When they had exhausted themselves, she cried, and he was concerned, until she told him it was for joy that she felt free enough to lose her senses. What an endearing girl! Only a few other women had confessed that at the end of lovemaking. He never tired of hearing it. Of course, he was done with other women, he reminded himself, especially the younger girls. It was a strain to keep up with them, especially when he could not always be Johnny-on-the-spot, so to speak. Marlena would understand—not that it had happened with her, but in case it did. She would accept this with love and never pity or laughter. Of course, they could always get more of the Balanophora. Lord, that was a bit of all right.

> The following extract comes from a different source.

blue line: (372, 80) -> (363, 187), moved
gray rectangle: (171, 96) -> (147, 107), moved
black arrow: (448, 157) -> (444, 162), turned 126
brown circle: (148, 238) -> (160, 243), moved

Over the months, their love affair continued to be wonderful, a brilliant match. Harry called her his fiancée, as he had declared on the news. He still needed to choose a wedding ring. He told Marlena he was thinking of having one custom-made, but he had not found the perfect designer. The perfect designer would come after they had signed the prenuptial agreement. That shouldn’t be a problem, he reasoned, since Marlena made almost as much money as he did—even more when you considered she didn’t pay anyone alimony or child support, as he did. She probably had the same practical attitude about these sorts of things. Then again, women often took legal matters in entirely the wrong way.